Quotation of the Week: Various Journal/Magazine Editors

“I’m sorry.”

Such was the response of pretty much every editor who addressed an audience member’s question/complaint about slow submission response times during the panel on “The State of the Essay in the Publishing Marketplace” at Welcome Table Press‘ inaugural symposium, “In Praise of the Essay: Practice & Form,” which took place here in NYC last Saturday. (Whew! That is one long sentence I just wrote!)

Quotation of the Week: Saul Bellow

There is much to appreciate in the wonderful collection of Saul Bellow’s letters to other writers that the New Yorker has published this week. (You’ll need a subscription to access the correspondence online.)

The letters contain a great deal of deep, seriously-considered material. But I couldn’t help focusing on one relatively short missive to Philip Roth, dated December 26, 1957.

Roth had evidently sent Bellow an early story, “Expect the Vandals.” With a little online digging, I discovered that the story was published in Esquire about a year later, in December 1958. A quick recheck of Roth’s literary biography confirms that at the time, he had yet to publish a book (his first, Goodbye, Columbus, was released in 1959).

Which makes Bellow’s closing comments to a virtual stranger (“Dear Philip Roth”) all the more meaningful:

“Look, try Henry Volkening at 522 Fifth Ave. My agent. A very good one, too. Best of luck. And forgive my having the mss. so long. I should have read it at once. But I don’t live right.”

Anyone know if Roth followed the recommendation?

Quotation(s) of the Week: Courtesy of Crazyhorse

Received via e-mail yesterday from Crazyhorse journal. Check out the quotations mentioned within, and consider others to send to Crazyhorse!

Crazyhorse Quick-Quote Contest
Do you have a favorite quote about writing, the creative process, or the writing life?
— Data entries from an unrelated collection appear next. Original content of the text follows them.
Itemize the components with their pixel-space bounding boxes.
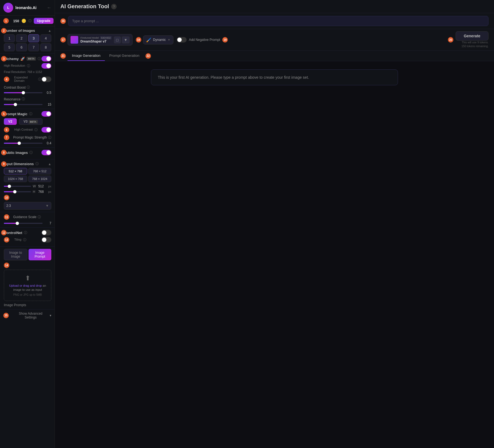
model-selector[interactable]: Finetuned Model 640×832 DreamShaper v7 ◻…: [68, 34, 133, 46]
badge-12: 12: [1, 230, 7, 235]
num-btn-4[interactable]: 4: [40, 34, 51, 42]
num-btn-8[interactable]: 8: [40, 43, 51, 51]
rocket-icon: 🚀: [20, 57, 25, 61]
num-btn-1[interactable]: 1: [4, 34, 15, 42]
input-dimensions-section: 9 Input Dimensions ⓘ ▲ 512 × 768 768 × 5…: [0, 159, 55, 212]
show-advanced-button[interactable]: Show Advanced Settings ▾: [13, 312, 51, 319]
h-value: 768: [38, 190, 46, 194]
w-slider-row: W 512 px: [4, 184, 51, 188]
resonance-container: Resonance ⓘ 15: [4, 97, 51, 106]
image-to-image-tab[interactable]: Image to Image: [4, 249, 27, 260]
num-images-chevron: ▲: [48, 29, 51, 33]
badge-7: 7: [4, 135, 9, 140]
control-net-title: ControlNet: [4, 231, 22, 235]
pms-info-button[interactable]: ⓘ: [48, 135, 51, 140]
w-px-label: px: [48, 185, 51, 188]
alchemy-section: 3 Alchemy 🚀 BETA ⓘ High Resolution ⓘ Fin…: [0, 54, 55, 109]
public-images-toggle[interactable]: [41, 150, 51, 155]
token-count: 150: [13, 19, 19, 23]
h-label: H: [33, 190, 37, 194]
input-dim-info-button[interactable]: ⓘ: [35, 162, 39, 166]
alchemy-info-button[interactable]: ⓘ: [38, 57, 41, 61]
contrast-boost-slider-row: 0.5: [4, 91, 51, 95]
model-info: Finetuned Model 640×832 DreamShaper v7: [80, 36, 112, 43]
upgrade-button[interactable]: Upgrade: [34, 18, 54, 24]
v3-button[interactable]: V3 BETA: [19, 118, 43, 125]
tab-group: 21 Image Generation: [60, 51, 105, 61]
style-name: Dynamic: [153, 38, 166, 42]
prompt-magic-info-button[interactable]: ⓘ: [29, 112, 32, 116]
high-contrast-label: High Contrast: [14, 128, 33, 131]
expanded-domain-info-button[interactable]: ⓘ: [38, 77, 41, 82]
v2-button[interactable]: V2: [4, 118, 17, 125]
num-btn-7[interactable]: 7: [28, 43, 39, 51]
token-info-button[interactable]: ⓘ: [28, 19, 32, 23]
high-contrast-toggle[interactable]: [41, 127, 51, 133]
upload-icon: ⬆: [9, 274, 47, 282]
generate-with-tokens: Generate This will use 9 tokens. 150 tok…: [456, 31, 489, 48]
num-images-grid: 1 2 3 4 5 6 7 8: [4, 34, 51, 51]
model-icon-btn-2[interactable]: ▼: [122, 36, 129, 43]
prompt-input[interactable]: [68, 16, 489, 26]
dim-btn-768x512[interactable]: 768 × 512: [28, 168, 52, 174]
tab-prompt-generation[interactable]: Prompt Generation: [105, 51, 144, 61]
badge-1: 1: [3, 18, 9, 24]
tiling-info-button[interactable]: ⓘ: [23, 238, 26, 242]
resonance-info-button[interactable]: ⓘ: [22, 97, 25, 102]
num-btn-3[interactable]: 3: [28, 34, 39, 42]
upload-area[interactable]: ⬆ Upload or drag and drop an image to us…: [4, 270, 51, 301]
generate-button[interactable]: Generate: [456, 31, 489, 41]
sidebar-header: L leonardo.Ai ←: [0, 0, 55, 16]
sidebar-collapse-button[interactable]: ←: [47, 5, 51, 10]
main-content: AI Generation Tool ? 16 17 Finetuned Mod…: [55, 0, 494, 448]
main-tabs: 21 Image Generation Prompt Generation 22: [55, 51, 494, 61]
tiling-header: 13 Tiling ⓘ: [4, 237, 51, 243]
badge-14-row: 14: [4, 263, 51, 268]
generate-group: 20 Generate This will use 9 tokens. 150 …: [448, 31, 489, 48]
model-action-icons: ◻ ▼: [114, 36, 129, 43]
help-icon[interactable]: ?: [111, 4, 117, 9]
badge-11: 11: [4, 214, 9, 220]
high-res-info-button[interactable]: ⓘ: [27, 64, 30, 68]
model-icon-btn-1[interactable]: ◻: [114, 36, 121, 43]
num-btn-2[interactable]: 2: [16, 34, 27, 42]
tiling-toggle[interactable]: [41, 237, 51, 243]
badge-20: 20: [448, 37, 453, 43]
prompt-magic-toggle[interactable]: [41, 111, 51, 117]
input-dim-chevron: ▲: [48, 162, 51, 166]
expanded-domain-toggle[interactable]: [41, 77, 51, 82]
control-net-section: 12 ControlNet ⓘ 13 Tiling ⓘ: [0, 228, 55, 247]
num-btn-5[interactable]: 5: [4, 43, 15, 51]
control-net-info-button[interactable]: ⓘ: [24, 230, 27, 235]
negative-prompt-toggle[interactable]: [177, 37, 187, 43]
high-contrast-info-button[interactable]: ⓘ: [34, 128, 38, 132]
style-selector[interactable]: 🖌️ Dynamic ▼: [143, 35, 174, 44]
badge-22: 22: [145, 53, 151, 59]
badge-15: 15: [3, 313, 9, 318]
guidance-scale-info-button[interactable]: ⓘ: [38, 215, 41, 219]
dim-btn-768x1024[interactable]: 768 × 1024: [28, 176, 52, 182]
public-images-section: 8 Public Images ⓘ: [0, 148, 55, 159]
alchemy-toggle[interactable]: [41, 56, 51, 61]
badge-17: 17: [60, 37, 66, 43]
contrast-boost-info-button[interactable]: ⓘ: [27, 85, 30, 90]
final-resolution-text: Final Resolution: 768 x 1152: [4, 70, 51, 74]
logo-text: leonardo.Ai: [15, 5, 37, 10]
control-net-toggle[interactable]: [41, 230, 51, 235]
badge-9: 9: [1, 161, 7, 167]
num-btn-6[interactable]: 6: [16, 43, 27, 51]
high-res-toggle[interactable]: [41, 63, 51, 69]
placeholder-card: This is your first AI generation. Please…: [151, 69, 398, 85]
aspect-ratio-select[interactable]: 2:3 ▼: [4, 202, 51, 210]
model-name: DreamShaper v7: [80, 40, 112, 43]
settings-bar: 17 Finetuned Model 640×832 DreamShaper v…: [55, 29, 494, 51]
number-of-images-section: 2 Number of Images ▲ 1 2 3 4 5 6 7 8: [0, 26, 55, 54]
dim-btn-512x768[interactable]: 512 × 768: [4, 168, 27, 174]
image-prompt-tab[interactable]: Image Prompt: [29, 249, 52, 260]
model-selector-group: 17 Finetuned Model 640×832 DreamShaper v…: [60, 34, 133, 46]
image-mode-tabs: Image to Image Image Prompt: [4, 249, 51, 260]
pms-label: 7 Prompt Magic Strength ⓘ: [4, 135, 51, 140]
public-images-info-button[interactable]: ⓘ: [29, 150, 33, 155]
dim-btn-1024x768[interactable]: 1024 × 768: [4, 176, 27, 182]
tab-image-generation[interactable]: Image Generation: [68, 51, 105, 61]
E-mail it to Crazyhorse to enter it into the Crazyhorse Quick-Quote Contest.

20 winners receive a free subscription to Crazyhorse.
Winning quotes will featured within the perpetual quote-display box at www.crazyhorsejournal.org and e-mailed to all.
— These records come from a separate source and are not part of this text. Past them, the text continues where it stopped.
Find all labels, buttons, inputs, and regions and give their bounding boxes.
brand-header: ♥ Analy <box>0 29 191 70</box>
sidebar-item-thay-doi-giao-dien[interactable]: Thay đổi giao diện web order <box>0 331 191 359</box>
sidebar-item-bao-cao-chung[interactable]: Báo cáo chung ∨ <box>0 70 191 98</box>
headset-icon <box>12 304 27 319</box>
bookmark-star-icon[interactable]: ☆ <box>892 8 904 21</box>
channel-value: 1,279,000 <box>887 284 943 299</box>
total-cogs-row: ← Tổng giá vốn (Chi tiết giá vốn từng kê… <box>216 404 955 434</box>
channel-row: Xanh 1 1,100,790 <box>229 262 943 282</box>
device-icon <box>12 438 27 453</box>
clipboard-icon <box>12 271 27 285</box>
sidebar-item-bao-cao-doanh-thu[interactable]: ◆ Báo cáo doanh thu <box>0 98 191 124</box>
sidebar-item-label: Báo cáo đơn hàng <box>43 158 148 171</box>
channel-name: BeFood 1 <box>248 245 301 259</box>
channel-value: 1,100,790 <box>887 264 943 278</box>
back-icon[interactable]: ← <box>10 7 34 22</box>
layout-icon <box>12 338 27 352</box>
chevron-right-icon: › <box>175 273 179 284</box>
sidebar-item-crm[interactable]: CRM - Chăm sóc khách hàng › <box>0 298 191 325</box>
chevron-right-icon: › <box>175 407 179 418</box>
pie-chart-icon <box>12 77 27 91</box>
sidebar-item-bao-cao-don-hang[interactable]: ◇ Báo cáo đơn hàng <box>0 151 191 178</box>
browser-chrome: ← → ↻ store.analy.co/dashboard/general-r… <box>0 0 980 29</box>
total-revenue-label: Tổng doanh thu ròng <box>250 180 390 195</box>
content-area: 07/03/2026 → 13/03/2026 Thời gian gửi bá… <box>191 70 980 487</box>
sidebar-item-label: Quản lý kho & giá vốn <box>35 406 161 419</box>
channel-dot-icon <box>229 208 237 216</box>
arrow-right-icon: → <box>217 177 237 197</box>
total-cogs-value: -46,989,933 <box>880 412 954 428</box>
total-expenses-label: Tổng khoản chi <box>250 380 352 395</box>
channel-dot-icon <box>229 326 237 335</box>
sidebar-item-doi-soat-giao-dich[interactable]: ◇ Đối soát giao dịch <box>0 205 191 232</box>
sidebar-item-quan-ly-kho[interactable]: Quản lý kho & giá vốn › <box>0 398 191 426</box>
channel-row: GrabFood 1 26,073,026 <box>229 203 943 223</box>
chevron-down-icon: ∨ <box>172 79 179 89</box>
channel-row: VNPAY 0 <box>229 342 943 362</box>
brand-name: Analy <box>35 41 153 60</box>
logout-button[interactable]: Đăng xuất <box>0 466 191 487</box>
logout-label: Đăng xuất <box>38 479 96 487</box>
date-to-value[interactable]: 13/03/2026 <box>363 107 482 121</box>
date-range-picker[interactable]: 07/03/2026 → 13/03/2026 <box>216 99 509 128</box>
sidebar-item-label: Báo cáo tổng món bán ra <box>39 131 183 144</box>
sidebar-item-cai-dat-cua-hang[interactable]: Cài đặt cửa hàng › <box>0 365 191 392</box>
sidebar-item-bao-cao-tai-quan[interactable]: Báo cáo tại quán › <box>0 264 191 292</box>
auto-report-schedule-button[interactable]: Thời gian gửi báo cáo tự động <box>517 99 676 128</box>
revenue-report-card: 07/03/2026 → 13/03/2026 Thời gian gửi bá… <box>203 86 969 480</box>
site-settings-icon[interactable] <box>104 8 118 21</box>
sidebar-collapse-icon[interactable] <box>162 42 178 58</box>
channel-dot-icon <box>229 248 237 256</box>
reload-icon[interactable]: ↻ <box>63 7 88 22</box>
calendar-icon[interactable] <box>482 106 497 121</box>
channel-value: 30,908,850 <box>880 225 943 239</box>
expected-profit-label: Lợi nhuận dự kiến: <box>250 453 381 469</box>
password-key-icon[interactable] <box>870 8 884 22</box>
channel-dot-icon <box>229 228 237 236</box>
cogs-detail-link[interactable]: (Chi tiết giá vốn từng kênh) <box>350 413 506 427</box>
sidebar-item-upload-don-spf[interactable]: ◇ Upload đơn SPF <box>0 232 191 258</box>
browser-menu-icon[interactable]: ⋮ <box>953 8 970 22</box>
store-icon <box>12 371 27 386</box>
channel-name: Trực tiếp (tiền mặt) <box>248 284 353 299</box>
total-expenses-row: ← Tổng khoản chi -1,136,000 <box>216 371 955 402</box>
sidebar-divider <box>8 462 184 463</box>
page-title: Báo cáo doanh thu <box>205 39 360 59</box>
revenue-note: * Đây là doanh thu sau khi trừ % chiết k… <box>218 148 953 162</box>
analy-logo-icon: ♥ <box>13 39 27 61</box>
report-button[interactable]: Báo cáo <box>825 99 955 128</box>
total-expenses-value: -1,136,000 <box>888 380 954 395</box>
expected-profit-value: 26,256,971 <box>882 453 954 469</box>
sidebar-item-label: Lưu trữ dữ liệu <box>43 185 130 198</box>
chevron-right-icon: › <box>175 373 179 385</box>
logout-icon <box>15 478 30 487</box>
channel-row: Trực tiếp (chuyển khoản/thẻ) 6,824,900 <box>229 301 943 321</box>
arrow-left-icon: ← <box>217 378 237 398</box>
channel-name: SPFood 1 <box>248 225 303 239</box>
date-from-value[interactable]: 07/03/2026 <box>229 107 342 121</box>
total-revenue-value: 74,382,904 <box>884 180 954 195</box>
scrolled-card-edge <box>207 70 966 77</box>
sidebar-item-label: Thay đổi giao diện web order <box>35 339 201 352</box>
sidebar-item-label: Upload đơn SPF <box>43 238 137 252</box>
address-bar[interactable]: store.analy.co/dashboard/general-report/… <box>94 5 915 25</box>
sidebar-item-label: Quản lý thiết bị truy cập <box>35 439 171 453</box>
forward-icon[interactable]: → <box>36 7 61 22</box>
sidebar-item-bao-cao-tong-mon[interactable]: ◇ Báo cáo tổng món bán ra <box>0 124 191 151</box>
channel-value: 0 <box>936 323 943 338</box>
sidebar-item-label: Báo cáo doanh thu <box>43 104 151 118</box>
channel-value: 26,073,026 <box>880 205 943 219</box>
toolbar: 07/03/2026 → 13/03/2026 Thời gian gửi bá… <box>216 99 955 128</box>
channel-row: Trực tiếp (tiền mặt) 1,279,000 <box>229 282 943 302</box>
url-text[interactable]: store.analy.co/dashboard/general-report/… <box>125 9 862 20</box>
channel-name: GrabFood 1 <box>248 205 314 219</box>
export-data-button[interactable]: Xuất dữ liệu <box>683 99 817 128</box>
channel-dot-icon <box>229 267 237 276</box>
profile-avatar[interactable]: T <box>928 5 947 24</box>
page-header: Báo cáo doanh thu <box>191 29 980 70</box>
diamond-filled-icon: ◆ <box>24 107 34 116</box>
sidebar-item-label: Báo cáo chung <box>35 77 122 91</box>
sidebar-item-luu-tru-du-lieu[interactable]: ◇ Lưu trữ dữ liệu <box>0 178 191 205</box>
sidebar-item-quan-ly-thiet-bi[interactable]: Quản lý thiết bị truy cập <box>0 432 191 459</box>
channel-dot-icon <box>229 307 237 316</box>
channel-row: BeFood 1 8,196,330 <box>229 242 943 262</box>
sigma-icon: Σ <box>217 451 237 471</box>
E-mail in quotes by writers, for writers – anything to do with writing. For example:

“That’s all we have, finally, the words, and they had better be the right ones.”
–Raymond Carver

“The blood jet is poetry and there is no stopping it.”
–Sylvia Plath

“From a certain point onward there is no longer any turning back. That is the point that must be reached.”
–Franz Kafka

“Why do writers write? Because it isn’t there.”
–Thomas Berger

“I wish I could write as mysterious as a cat.”
–Edgar Allan Poe

E-mail your entry to crazyhorse(at)cofc(dot)edu
subject line: Quote

Enter by midnight, April 17, 2010.

Quotes should be no more than 190 characters (30 words or less).
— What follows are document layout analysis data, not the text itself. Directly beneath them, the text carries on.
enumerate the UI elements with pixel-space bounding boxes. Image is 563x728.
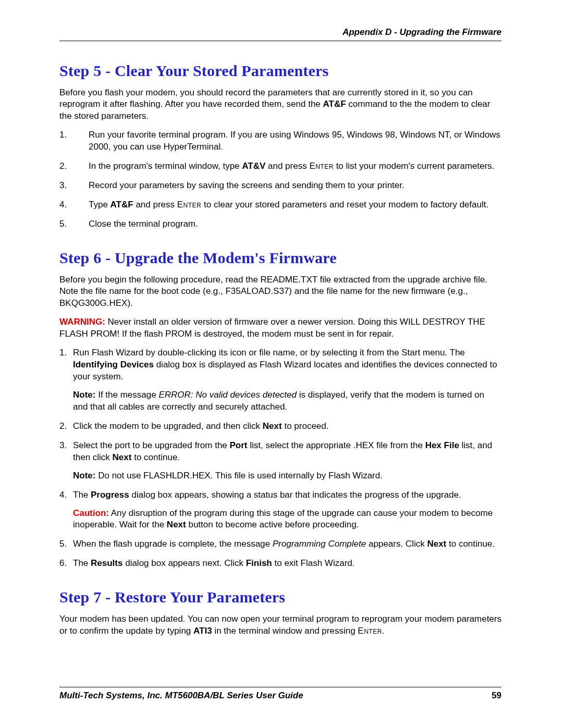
- key-enter: Enter: [177, 200, 202, 209]
- list-text: The Progress dialog box appears, showing…: [73, 489, 501, 532]
- list-text: Click the modem to be upgraded, and then…: [73, 421, 501, 433]
- text: button to become active before proceedin…: [186, 520, 359, 529]
- list-text: Select the port to be upgraded from the …: [73, 440, 501, 482]
- step6-heading: Step 6 - Upgrade the Modem's Firmware: [59, 249, 501, 267]
- text: In the program's terminal window, type: [89, 161, 242, 171]
- note-label: Note:: [73, 390, 95, 400]
- list-number: 3.: [59, 440, 73, 482]
- cmd-atf: AT&F: [323, 99, 346, 109]
- step5-intro: Before you flash your modem, you should …: [59, 87, 501, 122]
- list-text: The Results dialog box appears next. Cli…: [73, 558, 501, 570]
- list-number: 1.: [59, 347, 73, 413]
- list-text: When the flash upgrade is complete, the …: [73, 538, 501, 550]
- warning-text: Never install an older version of firmwa…: [59, 317, 485, 338]
- list-number: 3.: [59, 180, 89, 192]
- warning-label: WARNING:: [59, 317, 105, 327]
- step6-intro: Before you begin the following procedure…: [59, 274, 501, 309]
- message: Programming Complete: [273, 539, 366, 549]
- list-item: 6. The Results dialog box appears next. …: [59, 558, 501, 570]
- footer-text: Multi-Tech Systems, Inc. MT5600BA/BL Ser…: [59, 690, 303, 701]
- page-footer: Multi-Tech Systems, Inc. MT5600BA/BL Ser…: [59, 687, 501, 701]
- bold-text: Next: [427, 539, 446, 549]
- list-item: 5. Close the terminal program.: [59, 218, 501, 230]
- text: to continue.: [131, 452, 180, 462]
- bold-text: Identifying Devices: [73, 360, 154, 369]
- bold-text: Finish: [246, 558, 272, 568]
- text: appears. Click: [366, 539, 427, 549]
- list-text: In the program's terminal window, type A…: [89, 161, 501, 172]
- caution-label: Caution:: [73, 508, 109, 518]
- list-item: 3. Select the port to be upgraded from t…: [59, 440, 501, 482]
- cmd-atf: AT&F: [111, 200, 133, 209]
- text: in the terminal window and pressing: [212, 626, 358, 636]
- text: dialog box appears next. Click: [123, 558, 246, 568]
- step7-body: Your modem has been updated. You can now…: [59, 613, 501, 637]
- error-message: ERROR: No valid devices detected: [158, 390, 297, 400]
- page: Appendix D - Upgrading the Firmware Step…: [0, 0, 563, 728]
- step5-list: 1. Run your favorite terminal program. I…: [59, 129, 501, 230]
- text: Select the port to be upgraded from the: [73, 440, 230, 450]
- step5-heading: Step 5 - Clear Your Stored Paramenters: [59, 62, 501, 80]
- list-text: Run your favorite terminal program. If y…: [89, 129, 501, 153]
- step6-list: 1. Run Flash Wizard by double-clicking i…: [59, 347, 501, 570]
- list-item: 2. In the program's terminal window, typ…: [59, 161, 501, 172]
- text: to list your modem's current parameters.: [334, 161, 494, 171]
- step6-warning: WARNING: Never install an older version …: [59, 316, 501, 340]
- step7-heading: Step 7 - Restore Your Parameters: [59, 588, 501, 606]
- list-number: 5.: [59, 538, 73, 550]
- list-number: 6.: [59, 558, 73, 570]
- key-enter: Enter: [309, 161, 334, 171]
- text: If the message: [95, 390, 158, 400]
- note: Note: Do not use FLASHLDR.HEX. This file…: [73, 470, 501, 482]
- bold-text: Next: [167, 520, 186, 529]
- text: dialog box appears, showing a status bar…: [129, 490, 461, 500]
- text: Run Flash Wizard by double-clicking its …: [73, 348, 465, 357]
- text: and press: [133, 200, 177, 209]
- text: to continue.: [446, 539, 495, 549]
- list-text: Run Flash Wizard by double-clicking its …: [73, 347, 501, 413]
- bold-text: Port: [230, 440, 248, 450]
- list-text: Type AT&F and press Enter to clear your …: [89, 199, 501, 211]
- list-item: 1. Run Flash Wizard by double-clicking i…: [59, 347, 501, 413]
- list-number: 4.: [59, 489, 73, 532]
- bold-text: Next: [113, 452, 132, 462]
- note-label: Note:: [73, 471, 95, 480]
- list-item: 2. Click the modem to be upgraded, and t…: [59, 421, 501, 433]
- bold-text: Next: [263, 421, 282, 431]
- text: The: [73, 490, 91, 500]
- bold-text: Hex File: [425, 440, 459, 450]
- list-text: Close the terminal program.: [89, 218, 501, 230]
- text: to clear your stored parameters and rese…: [201, 200, 488, 209]
- text: .: [382, 626, 385, 636]
- text: Click the modem to be upgraded, and then…: [73, 421, 263, 431]
- list-number: 2.: [59, 161, 89, 172]
- text: to proceed.: [282, 421, 329, 431]
- list-number: 1.: [59, 129, 89, 153]
- text: and press: [265, 161, 309, 171]
- list-item: 3. Record your parameters by saving the …: [59, 180, 501, 192]
- key-enter: Enter: [358, 626, 382, 636]
- cmd-ati3: ATI3: [193, 626, 212, 636]
- text: Type: [89, 200, 111, 209]
- list-text: Record your parameters by saving the scr…: [89, 180, 501, 192]
- list-number: 5.: [59, 218, 89, 230]
- text: The: [73, 558, 91, 568]
- list-item: 5. When the flash upgrade is complete, t…: [59, 538, 501, 550]
- page-number: 59: [492, 690, 501, 701]
- note: Note: If the message ERROR: No valid dev…: [73, 389, 501, 413]
- cmd-atv: AT&V: [242, 161, 265, 171]
- running-header: Appendix D - Upgrading the Firmware: [59, 27, 501, 41]
- list-item: 4. The Progress dialog box appears, show…: [59, 489, 501, 532]
- list-item: 1. Run your favorite terminal program. I…: [59, 129, 501, 153]
- text: to exit Flash Wizard.: [272, 558, 355, 568]
- text: list, select the appropriate .HEX file f…: [248, 440, 425, 450]
- bold-text: Results: [91, 558, 123, 568]
- list-number: 2.: [59, 421, 73, 433]
- list-number: 4.: [59, 199, 89, 211]
- caution: Caution: Any disruption of the program d…: [73, 508, 501, 532]
- list-item: 4. Type AT&F and press Enter to clear yo…: [59, 199, 501, 211]
- bold-text: Progress: [91, 490, 129, 500]
- text: When the flash upgrade is complete, the …: [73, 539, 273, 549]
- text: Do not use FLASHLDR.HEX. This file is us…: [95, 471, 383, 480]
20 winners receive a free subscription to Crazyhorse.

Winning quotes featured within the perpetual quote-display box at www.crazyhorsejournal.org and e-mailed to all.

One quote per contestant.

Quotes judged by the Crazyhorse Editorial Intern team: we’ll also compile as many entries as we can and e-mail them back for everyone to read.

Quotation of the Week: Ben Fountain

The new issue of Ecotone celebrates the journal’s fifth anniversary, and it includes a wonderful interview conducted by editor Ben George with Ben Fountain. At one point, having earlier alluded to the global vision of Fountain’s short-story collection, Brief Encounters with Che Guevara, and discussed several of the stories within it, George comments:

“[Malcolm] Gladwell writes that the stories about Haiti are the strongest in your collection, that they feel as though they were ‘written from the inside looking out.’ But I think the lead story, for instance, which we mentioned earlier, feels every bit as much inside Colombia as the Haitian stories feel inside Haiti. Whereas you’ve been to Haiti about thirty times, you’ve never been to Colombia (or Sierra Leone or Myanmar). What is the difference for the fiction writer between having been there and not having been there?”

To which Fountain responds:

“It’s better to go. It would have been better if I had gone to Colombia, it would have been better if I had gone to Sierra Leone. You never know what you’re missing. You never know what you don’t know until you go. But you can’t always go. You don’t have unlimited time and unlimited money. And so you do the next best thing—you try to imagine yourself into these places. The way I did it was to read everything I could get my hands on and to talk to other people who might have information. If there were helpful movies or documentaries, I sought those out. I was just trying to soak it all up and imagine my way into it using that basic research and my own experience in similar places or similar situations. People write historical novels all the time, and in those the writer has to imagine himself or herself into a different era. I think it’s just as valid an exercise to try to do that with space, with the caveat that it’s always better to go if you can. But if you can’t, I think with diligence and a lot of work we can get close to it.”